→ DATA:
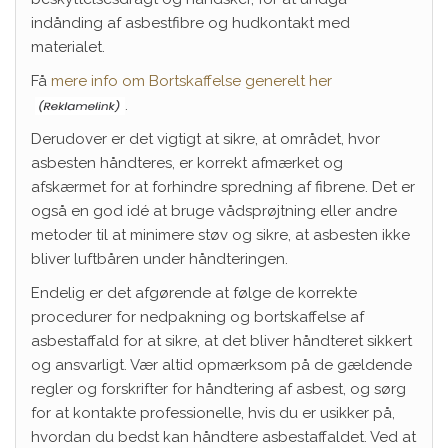
indånding af asbestfibre og hudkontakt med
materialet.
Få
mere info om Bortskaffelse generelt her
.
Derudover er det vigtigt at sikre, at området, hvor
asbesten håndteres, er korrekt afmærket og
afskærmet for at forhindre spredning af fibrene. Det er
også en god idé at bruge vådsprøjtning eller andre
metoder til at minimere støv og sikre, at asbesten ikke
bliver luftbåren under håndteringen.
Endelig er det afgørende at følge de korrekte
procedurer for nedpakning og bortskaffelse af
asbestaffald for at sikre, at det bliver håndteret sikkert
og ansvarligt. Vær altid opmærksom på de gældende
regler og forskrifter for håndtering af asbest, og sørg
for at kontakte professionelle, hvis du er usikker på,
hvordan du bedst kan håndtere asbestaffaldet. Ved at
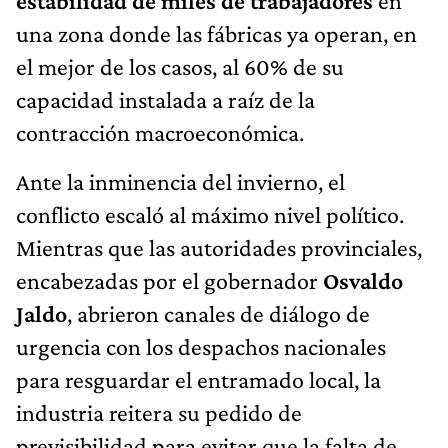
estabilidad de miles de trabajadores
en
una zona donde las fábricas ya operan, en
el mejor de los casos, al 60% de su
capacidad instalada a raíz de la
contracción macroeconómica.
Ante la inminencia del invierno, el
conflicto escaló al máximo nivel político.
Mientras que las autoridades provinciales,
encabezadas por el gobernador
Osvaldo
Jaldo
, abrieron canales de diálogo de
urgencia con los despachos nacionales
para resguardar el entramado local, la
industria reitera su pedido de
previsibilidad para evitar que la falta de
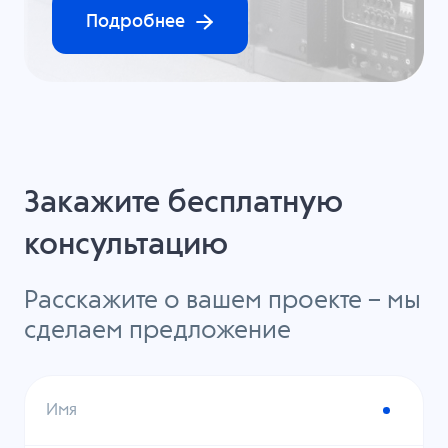
Подробнее
Закажите бесплатную
консультацию
Расскажите о вашем проекте – мы
сделаем предложение
Имя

→ DIRECTIONS FOR THIS TASK: Give back the material above exactly, with each picture removed.

→ RESPONSE:
indånding af asbestfibre og hudkontakt med
materialet.
Få
mere info om Bortskaffelse generelt her
.
Derudover er det vigtigt at sikre, at området, hvor
asbesten håndteres, er korrekt afmærket og
afskærmet for at forhindre spredning af fibrene. Det er
også en god idé at bruge vådsprøjtning eller andre
metoder til at minimere støv og sikre, at asbesten ikke
bliver luftbåren under håndteringen.
Endelig er det afgørende at følge de korrekte
procedurer for nedpakning og bortskaffelse af
asbestaffald for at sikre, at det bliver håndteret sikkert
og ansvarligt. Vær altid opmærksom på de gældende
regler og forskrifter for håndtering af asbest, og sørg
for at kontakte professionelle, hvis du er usikker på,
hvordan du bedst kan håndtere asbestaffaldet. Ved at
estabilidad de miles de trabajadores
en
una zona donde las fábricas ya operan, en
el mejor de los casos, al 60% de su
capacidad instalada a raíz de la
contracción macroeconómica.
Ante la inminencia del invierno, el
conflicto escaló al máximo nivel político.
Mientras que las autoridades provinciales,
encabezadas por el gobernador
Osvaldo
Jaldo
, abrieron canales de diálogo de
urgencia con los despachos nacionales
para resguardar el entramado local, la
industria reitera su pedido de
previsibilidad para evitar que la falta de
Подробнее
Закажите бесплатную
консультацию
Расскажите о вашем проекте – мы
сделаем предложение
Имя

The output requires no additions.